- About this task -
Every line holding the string "Smith" should be copied from the listing.

- Records shown -
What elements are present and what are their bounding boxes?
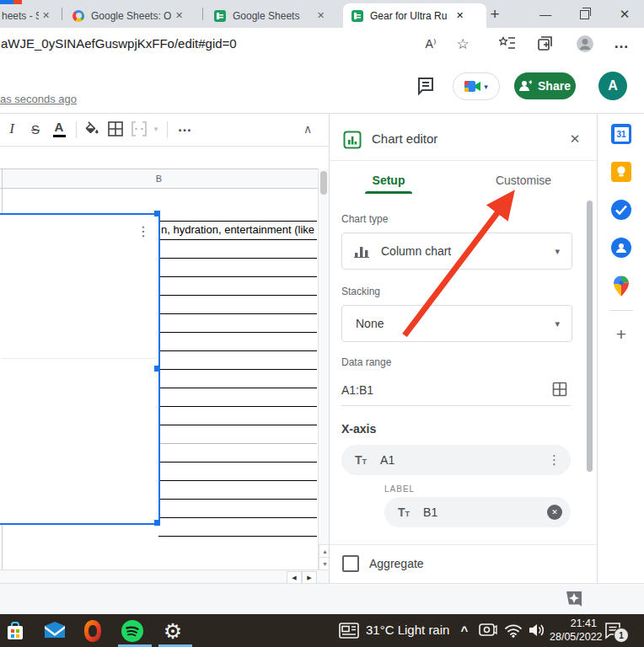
browser-profile-avatar[interactable] bbox=[575, 34, 595, 54]
panel-title: Chart editor bbox=[372, 131, 437, 146]
italic-button[interactable]: I bbox=[2, 119, 22, 139]
sheets-header-row: as seconds ago ▾ Share bbox=[0, 59, 644, 113]
tab-close-icon[interactable]: ✕ bbox=[317, 10, 325, 21]
stacking-label: Stacking bbox=[341, 286, 380, 297]
tab-setup[interactable]: Setup bbox=[365, 171, 412, 190]
meet-now-icon[interactable] bbox=[479, 623, 497, 638]
scroll-left-icon[interactable]: ◀ bbox=[287, 571, 302, 584]
vertical-scrollbar-track[interactable]: ▲ ▼ bbox=[318, 168, 330, 569]
collapse-toolbar-button[interactable]: ∧ bbox=[297, 119, 319, 139]
remove-label-icon[interactable]: ✕ bbox=[547, 505, 562, 520]
taskbar: ⚙ 31°C Light rain ^ bbox=[0, 614, 644, 647]
google-keep-icon[interactable] bbox=[611, 162, 631, 182]
tab-close-icon[interactable]: ✕ bbox=[456, 10, 464, 21]
column-header-B[interactable]: B bbox=[0, 168, 318, 189]
grid-row-line bbox=[158, 369, 317, 370]
sheets-favicon bbox=[352, 10, 363, 22]
strikethrough-button[interactable]: S bbox=[25, 119, 46, 139]
tab-title: Gear for Ultra Ru bbox=[370, 10, 456, 22]
cell-text[interactable]: n, hydration, entertainment (like bbox=[161, 223, 317, 236]
borders-button[interactable] bbox=[108, 121, 123, 136]
news-weather-icon[interactable] bbox=[339, 623, 359, 639]
google-tasks-icon[interactable] bbox=[611, 200, 631, 220]
data-range-value: A1:B1 bbox=[341, 383, 373, 397]
chart-type-label: Chart type bbox=[341, 213, 388, 225]
tab-customise[interactable]: Customise bbox=[491, 171, 555, 190]
minimize-button[interactable]: — bbox=[533, 3, 558, 25]
label-value: B1 bbox=[423, 505, 437, 519]
stacking-dropdown[interactable]: None ▾ bbox=[341, 305, 572, 342]
office-icon[interactable] bbox=[81, 618, 105, 644]
panel-scrollbar-thumb[interactable] bbox=[587, 201, 593, 472]
column-chart-icon bbox=[354, 244, 369, 258]
merge-cells-button[interactable] bbox=[131, 121, 147, 136]
vertical-scrollbar-thumb[interactable] bbox=[320, 171, 327, 195]
volume-icon[interactable] bbox=[528, 623, 545, 638]
stacking-value: None bbox=[356, 317, 384, 330]
add-addon-plus-icon[interactable]: + bbox=[611, 324, 631, 345]
merge-dropdown-icon[interactable]: ▾ bbox=[150, 122, 162, 136]
tab-4-active[interactable]: Gear for Ultra Ru ✕ bbox=[343, 3, 486, 28]
chart-more-menu-icon[interactable]: ⋮ bbox=[135, 220, 152, 242]
google-maps-icon[interactable] bbox=[611, 275, 631, 296]
text-color-button[interactable]: A bbox=[49, 117, 69, 136]
last-edit-status[interactable]: as seconds ago bbox=[0, 93, 77, 105]
tab-title: Google Sheets bbox=[233, 10, 317, 22]
clock[interactable]: 21:41 28/05/2022 bbox=[550, 617, 597, 644]
data-range-field[interactable]: A1:B1 bbox=[341, 375, 571, 406]
notification-badge[interactable]: 1 bbox=[614, 628, 629, 643]
url-text[interactable]: aWJE_0ySINAefGuswpjKxFFo/edit#gid=0 bbox=[1, 36, 397, 51]
panel-close-icon[interactable]: ✕ bbox=[564, 128, 586, 150]
read-aloud-icon[interactable]: A⁾ bbox=[420, 35, 442, 53]
aggregate-checkbox[interactable] bbox=[342, 555, 359, 572]
screen: heets - S ✕ Google Sheets: O ✕ Google Sh… bbox=[0, 0, 644, 647]
restore-button[interactable] bbox=[572, 3, 597, 25]
share-button[interactable]: Share bbox=[514, 72, 576, 99]
selected-chart[interactable]: ⋮ bbox=[0, 213, 160, 525]
x-axis-label-chip[interactable]: TT B1 ✕ bbox=[384, 497, 571, 527]
horizontal-scrollbar-track[interactable]: ◀ ▶ bbox=[0, 569, 329, 584]
chart-handle-bottom-right[interactable] bbox=[154, 520, 160, 526]
chart-axis-line bbox=[2, 358, 157, 359]
google-contacts-icon[interactable] bbox=[611, 238, 631, 258]
x-axis-menu-icon[interactable]: ⋮ bbox=[548, 452, 561, 468]
x-axis-chip[interactable]: TT A1 ⋮ bbox=[341, 445, 571, 475]
browser-settings-menu-icon[interactable]: … bbox=[609, 32, 634, 54]
google-calendar-icon[interactable]: 31 bbox=[611, 124, 631, 144]
comment-icon[interactable] bbox=[416, 76, 436, 96]
tab-2[interactable]: Google Sheets: O ✕ bbox=[67, 3, 201, 28]
tab-1[interactable]: heets - S ✕ bbox=[0, 3, 57, 28]
chart-type-value: Column chart bbox=[381, 244, 451, 258]
scroll-right-icon[interactable]: ▶ bbox=[302, 571, 317, 584]
select-data-range-grid-icon[interactable] bbox=[552, 382, 567, 397]
fill-color-button[interactable] bbox=[83, 120, 100, 137]
chart-handle-top-right[interactable] bbox=[154, 211, 160, 217]
tab-title: Google Sheets: O bbox=[91, 10, 175, 22]
meet-video-call-button[interactable]: ▾ bbox=[453, 72, 500, 100]
add-favorite-star-icon[interactable]: ☆ bbox=[452, 34, 474, 54]
tab-setup-underline bbox=[365, 191, 412, 194]
close-window-button[interactable]: ✕ bbox=[612, 3, 637, 25]
tab-3[interactable]: Google Sheets ✕ bbox=[209, 3, 342, 28]
explore-icon[interactable] bbox=[563, 588, 585, 610]
microsoft-store-icon[interactable] bbox=[3, 619, 27, 643]
share-label: Share bbox=[538, 79, 571, 93]
toolbar-separator bbox=[167, 121, 168, 138]
font-style-icon: TT bbox=[355, 453, 367, 467]
wifi-icon[interactable] bbox=[504, 623, 523, 638]
chart-handle-mid-right[interactable] bbox=[154, 366, 160, 372]
collections-icon[interactable] bbox=[538, 36, 555, 51]
more-toolbar-options-button[interactable]: … bbox=[174, 117, 196, 137]
favorites-hub-icon[interactable] bbox=[499, 36, 516, 51]
mail-icon[interactable] bbox=[42, 620, 67, 642]
tab-close-icon[interactable]: ✕ bbox=[42, 10, 50, 21]
grid-row-line bbox=[158, 258, 317, 259]
tab-close-icon[interactable]: ✕ bbox=[175, 10, 183, 21]
account-avatar[interactable]: A bbox=[598, 72, 627, 100]
settings-gear-icon[interactable]: ⚙ bbox=[160, 618, 185, 644]
chart-type-dropdown[interactable]: Column chart ▾ bbox=[341, 233, 572, 270]
spotify-icon[interactable] bbox=[120, 618, 145, 644]
tray-expand-icon[interactable]: ^ bbox=[455, 621, 474, 639]
weather-status[interactable]: 31°C Light rain bbox=[366, 623, 449, 637]
new-tab-button[interactable]: + bbox=[484, 3, 506, 25]
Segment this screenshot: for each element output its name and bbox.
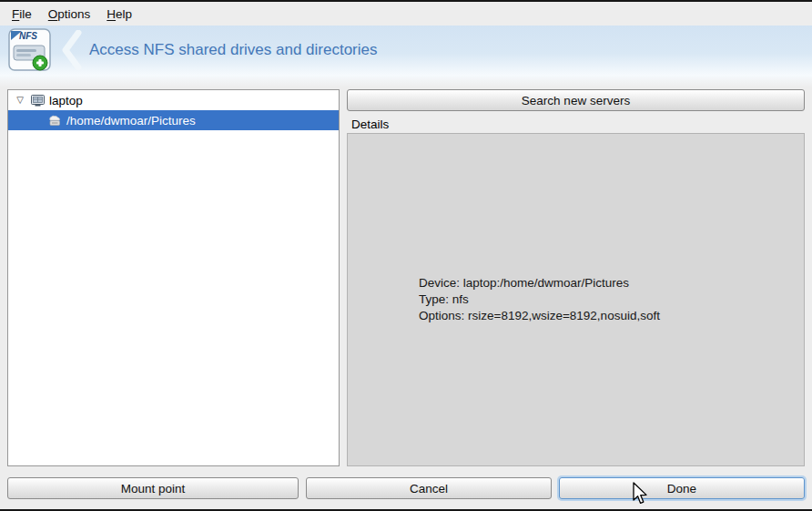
header-banner: NFS Access NFS shared drives and directo… [0,26,812,87]
menu-help-rest: elp [116,7,132,21]
details-device-line: Device: laptop:/home/dwmoar/Pictures [419,275,660,291]
details-options-line: Options: rsize=8192,wsize=8192,nosuid,so… [419,308,660,324]
header-chevron-decoration [58,30,82,70]
mount-point-button[interactable]: Mount point [7,477,299,499]
main-area: ▽ laptop [0,87,812,466]
details-type-line: Type: nfs [419,291,660,308]
nfs-app-icon: NFS [7,27,53,73]
tree-row-share[interactable]: /home/dwmoar/Pictures [8,110,339,130]
page-title: Access NFS shared drives and directories [89,41,378,59]
details-text: Device: laptop:/home/dwmoar/Pictures Typ… [419,275,660,324]
computer-icon [31,95,45,107]
menu-bar: File Options Help [0,2,812,26]
done-button[interactable]: Done [559,477,805,499]
nfs-shares-tree[interactable]: ▽ laptop [7,89,340,466]
details-frame-label: Details [351,118,805,131]
menu-help[interactable]: Help [98,5,140,24]
app-window: File Options Help NFS Access NFS shared … [0,0,812,511]
menu-options-accel: O [48,7,58,21]
details-frame: Device: laptop:/home/dwmoar/Pictures Typ… [347,133,805,466]
tree-row-server[interactable]: ▽ laptop [8,90,339,110]
share-path: /home/dwmoar/Pictures [66,114,196,128]
menu-help-accel: H [107,7,116,21]
menu-options-rest: ptions [57,7,90,21]
expander-open-icon[interactable]: ▽ [14,96,26,105]
search-new-servers-button[interactable]: Search new servers [347,89,805,111]
svg-text:NFS: NFS [19,31,37,41]
menu-file-rest: ile [19,7,32,21]
menu-options[interactable]: Options [40,5,99,24]
menu-file-accel: F [12,7,19,21]
right-panel: Search new servers Details Device: lapto… [347,89,805,466]
footer-button-row: Mount point Cancel Done [0,466,812,509]
share-icon [48,115,61,127]
menu-file[interactable]: File [4,5,40,24]
server-name: laptop [49,94,83,107]
cancel-button[interactable]: Cancel [306,477,552,499]
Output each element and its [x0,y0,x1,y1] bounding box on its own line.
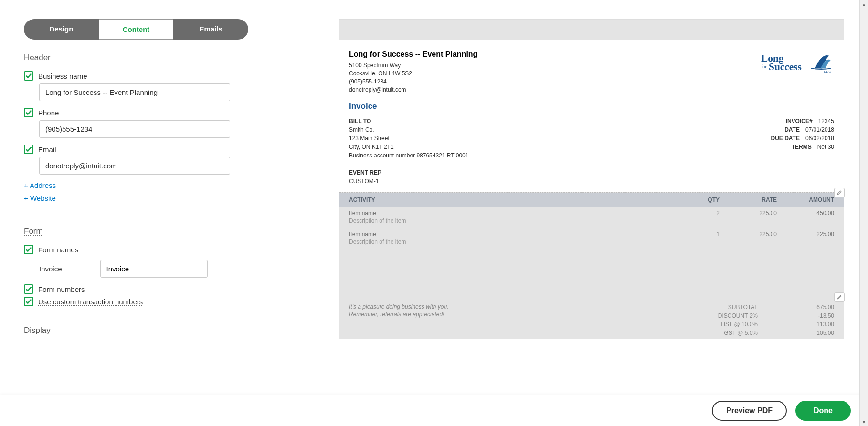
invoice-doc-title: Invoice [339,102,844,117]
invoice-meta: INVOICE#12345 DATE07/01/2018 DUE DATE06/… [771,117,834,160]
tab-emails[interactable]: Emails [173,19,248,40]
divider-2 [24,317,286,317]
bill-to-block: BILL TO Smith Co. 123 Main Street City, … [349,117,468,160]
item-desc: Description of the item [339,218,844,228]
line-items: Item name 2 225.00 450.00 Description of… [339,207,844,297]
terms-value: Net 30 [817,143,834,151]
company-logo: Long for Success L L C [758,49,834,94]
checkbox-form-numbers[interactable] [24,284,33,294]
total-label: TOTAL [740,337,758,339]
add-address-link[interactable]: + Address [24,181,263,189]
table-row: Item name 1 225.00 225.00 [339,228,844,239]
subtotal-label: SUBTOTAL [728,303,758,312]
checkbox-phone[interactable] [24,108,33,117]
tab-content[interactable]: Content [99,19,174,40]
svg-text:L L C: L L C [824,70,831,73]
totals-section: It's a pleasure doing business with you.… [339,297,844,339]
custom-txn-label: Use custom transaction numbers [38,298,143,306]
company-email: donotreply@intuit.com [349,86,477,94]
discount-value: -13.50 [805,312,834,320]
bill-to-addr1: 123 Main Street [349,134,468,143]
edit-totals-button[interactable] [834,292,845,302]
table-row: Item name 2 225.00 450.00 [339,207,844,218]
hst-value: 113.00 [805,320,834,329]
terms-label: TERMS [792,143,812,151]
checkbox-custom-txn[interactable] [24,297,33,306]
gst-value: 105.00 [805,329,834,337]
business-name-input[interactable] [39,83,230,101]
tab-design[interactable]: Design [24,19,99,40]
scrollbar[interactable]: ▲ ▼ [859,0,868,339]
email-input[interactable] [39,157,230,175]
invoice-sublabel: Invoice [39,265,62,273]
table-header: ACTIVITY QTY RATE AMOUNT [339,193,844,207]
company-name: Long for Success -- Event Planning [349,49,477,60]
edit-columns-button[interactable] [834,188,845,197]
checkbox-form-names[interactable] [24,245,33,254]
col-rate: RATE [720,197,777,203]
bill-to-addr2: City, ON K1T 2T1 [349,143,468,151]
section-form: Form [24,227,263,236]
col-qty: QTY [681,197,720,203]
checkbox-business-name[interactable] [24,71,33,81]
invoice-no-label: INVOICE# [786,117,813,125]
bill-to-ban: Business account number 987654321 RT 000… [349,151,468,160]
company-addr2: Cooksville, ON L4W 5S2 [349,70,477,78]
section-header: Header [24,53,263,62]
scroll-up-icon[interactable]: ▲ [860,0,868,9]
invoice-preview: Long for Success -- Event Planning 5100 … [339,19,844,339]
discount-label: DISCOUNT 2% [718,312,758,320]
due-value: 06/02/2018 [805,134,834,143]
date-value: 07/01/2018 [805,125,834,134]
event-rep-label: EVENT REP [349,168,834,177]
event-rep-value: CUSTOM-1 [349,177,834,186]
company-block: Long for Success -- Event Planning 5100 … [349,49,477,94]
form-numbers-label: Form numbers [38,285,85,293]
invoice-name-input[interactable] [100,260,208,278]
gst-label: GST @ 5.0% [724,329,758,337]
email-label: Email [38,145,56,154]
add-website-link[interactable]: + Website [24,194,263,202]
tabs-group: Design Content Emails [24,19,248,40]
item-desc: Description of the item [339,239,844,249]
col-amount: AMOUNT [777,197,834,203]
form-names-label: Form names [38,246,78,254]
bill-to-label: BILL TO [349,117,468,125]
company-addr1: 5100 Spectrum Way [349,62,477,70]
invoice-no: 12345 [818,117,834,125]
svg-text:for: for [761,64,767,69]
business-name-label: Business name [38,72,87,80]
section-display: Display [24,326,263,335]
due-label: DUE DATE [771,134,799,143]
hst-label: HST @ 10.0% [721,320,758,329]
company-phone: (905)555-1234 [349,78,477,86]
svg-text:Success: Success [769,61,802,73]
settings-panel: Design Content Emails Header Business na… [24,0,263,339]
total-value: $893.00 [805,337,834,339]
phone-label: Phone [38,109,59,117]
divider [24,213,286,213]
phone-input[interactable] [39,120,230,138]
date-label: DATE [784,125,800,134]
bill-to-name: Smith Co. [349,125,468,134]
checkbox-email[interactable] [24,145,33,154]
invoice-note: It's a pleasure doing business with you.… [349,303,473,339]
subtotal-value: 675.00 [805,303,834,312]
col-activity: ACTIVITY [349,197,681,203]
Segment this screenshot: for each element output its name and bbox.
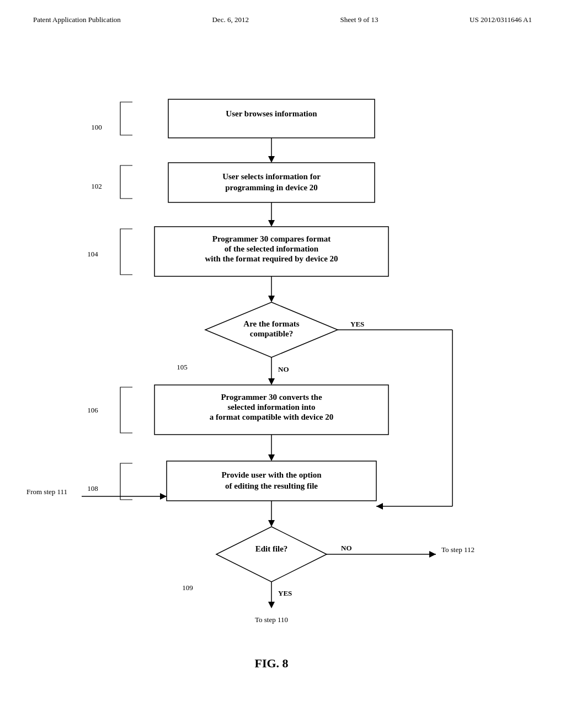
to-step-110: To step 110: [255, 615, 288, 624]
box-104-text-3: with the format required by device 20: [205, 254, 338, 263]
diamond-109-text-1: Edit file?: [255, 544, 288, 553]
sheet-label: Sheet 9 of 13: [340, 15, 379, 24]
diagram-area: text { font-family: 'Times New Roman', T…: [0, 44, 565, 706]
bracket-104: [120, 229, 132, 275]
box-102-text-2: programming in device 20: [225, 183, 318, 192]
bracket-106: [120, 387, 132, 433]
arrowhead-108-109: [268, 520, 275, 527]
box-108: [167, 461, 376, 501]
bracket-102: [120, 165, 132, 199]
arrowhead-from-111: [160, 493, 167, 500]
label-105: 105: [177, 363, 188, 371]
figure-label: FIG. 8: [254, 656, 288, 670]
patent-number: US 2012/0311646 A1: [470, 15, 532, 24]
label-106: 106: [87, 406, 98, 414]
arrowhead-yes: [376, 503, 383, 510]
box-106-text-1: Programmer 30 converts the: [221, 393, 322, 402]
box-102-text-1: User selects information for: [222, 172, 321, 181]
from-step-111-text: From step 111: [26, 488, 67, 496]
box-102: [168, 163, 375, 202]
arrowhead-105-106: [268, 378, 275, 385]
diamond-105-text-1: Are the formats: [243, 319, 300, 328]
box-100-text: User browses information: [226, 109, 317, 118]
box-104-text-1: Programmer 30 compares format: [212, 234, 331, 243]
to-step-112: To step 112: [441, 545, 475, 554]
arrowhead-100-102: [268, 156, 275, 163]
label-104: 104: [87, 250, 98, 258]
flowchart-svg: text { font-family: 'Times New Roman', T…: [0, 44, 565, 706]
arrowhead-109-yes: [268, 602, 275, 608]
box-106-text-2: selected information into: [227, 403, 315, 411]
label-100: 100: [91, 123, 102, 131]
diamond-109: [216, 527, 327, 582]
label-102: 102: [91, 182, 102, 190]
arrowhead-104-105: [268, 296, 275, 302]
box-108-text-1: Provide user with the option: [221, 470, 322, 479]
page-header: Patent Application Publication Dec. 6, 2…: [0, 0, 565, 24]
yes-label: YES: [350, 320, 364, 328]
no-label-109: NO: [341, 544, 352, 552]
yes-label-109: YES: [278, 589, 292, 597]
no-label-105: NO: [278, 365, 289, 373]
label-109: 109: [182, 584, 193, 592]
bracket-100: [120, 102, 132, 135]
label-108: 108: [87, 484, 98, 493]
box-100: [168, 99, 375, 138]
box-104-text-2: of the selected information: [225, 244, 319, 253]
diamond-105-text-2: compatible?: [250, 329, 293, 338]
box-106-text-3: a format compatible with device 20: [210, 413, 334, 421]
box-108-text-2: of editing the resulting file: [225, 481, 318, 490]
arrowhead-106-108: [268, 454, 275, 461]
publication-label: Patent Application Publication: [33, 15, 121, 24]
arrowhead-102-104: [268, 220, 275, 227]
arrowhead-109-no: [429, 551, 436, 558]
date-label: Dec. 6, 2012: [212, 15, 248, 24]
bracket-108: [120, 463, 132, 500]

- Solution to this problem -
bill-to-block: BILL TO Smith Co. 123 Main Street City, … [349,117,468,160]
bill-to-name: Smith Co. [349,125,468,134]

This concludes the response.